Last week I was in northern Michigan visiting an old friend who lives in Leelanau County, which is at the tip of a peninsula extending into Lake Michigan alongside Grand Traverse Bay. Its really beautiful country, and among its many charmsare miles of sandy beaches where amateur geologists search out a kind of fossilized corral known as petosky stones. I didn’t find any of those gems, but I did spend many happy hours wandering the beaches with my friend picking up pebbles, one of which we both agreed was the best find of the trip. It was an innocent smooth grey stone that looked like any other on the beach, except that it had a kind of pit carved into it, in which small crystals had grown. A reminder that the most ordinary thing might contain something totally unexpected within.
That was last week, when the sun was bright and the beaches were clean and friendship was abundant and all seemed well and safe in my own privileged world. I didn’t know that a young white man just about the age of my sons was at that very time plotting the mass murder faithful Christians in Charleston South Carolina. Of course, none of us knew that. But on some level we had to know that something was terribly awry, because if we ave been listening to our black brothers and sisters, we have heard them telling us that they are not safe.
Not safe. Not safe in the presence of the police who are supposed to protect them, not safe in public schools, not safe in jails, not safe on the streets. And now we are reminded, in the most horrific way, that black people in our country are not safe in church. Not safe even when gathered to for prayer and Bible study at Emanuel African Methodist Episcopal Church—the church they called Mother Emanuel—wherein nine beloved children of God died last Thursday.
In light of this horrific act of terrorism, I’d almost rather cry than preach this morning. But last Thursday I spent the evening in a prayer vigil at First AME in Oakland, where local black clergy had gathered to preach and praise God and exhort God’s people to practice justice and compassion. So with fear and trembling, I approach the Bible today, insisting that it bear good news.

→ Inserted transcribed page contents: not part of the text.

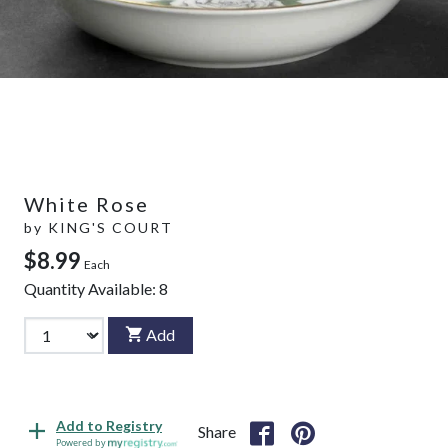
White Rose
by
KING'S COURT
$8.99
Each
Quantity Available:
8
Add
Add to Registry
Share
Powered by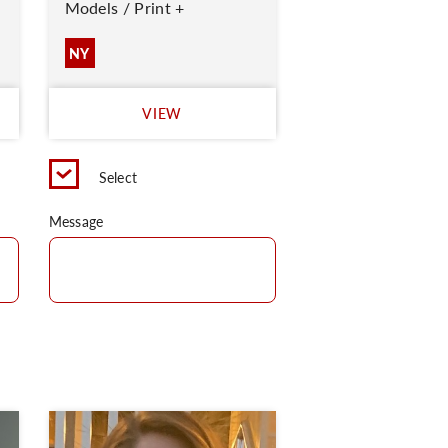
Models / Print +
NY
VIEW
Select
Message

And the first thing I notice is that all of our of lessons address the fear that seems endemic in the human condition.
“Teacher, do you not care that we are perishing?” Our gospel shows us those clueless disciples once again crying out in fear, evidently having forgotten that they were in the company of the One who is sovereign over the wind and waves. Paul, on the other hand, seems to gotten the message. And so he insisted to the fractious Corinthianchurch that the things most people fear—afflictions, hardships, calamities, beatings, imprisonments, riots, labors, sleepless nights, hunger—can bear witness to God’s ultimate victory. It’s a reversal of what we expect, right? But it’s David’s story that really catches my attention today, because it highlights the way that God upends the usual relationship between coercive power, fear and retaliatory violence.
The colorful battle of David and Goliath is a lesson we like to teach to children, perhaps because it suggests that the small and the young can exercise power over what seems big and fearsome. Which is true, but its also only one example of the many reversals of power that are paradigmatic of our sacred scriptures. The smaller triumphing over the bigger, the younger over the older, the slave over the free and, ultimately—as we come to Jesus—life triumphing over the forces of execution.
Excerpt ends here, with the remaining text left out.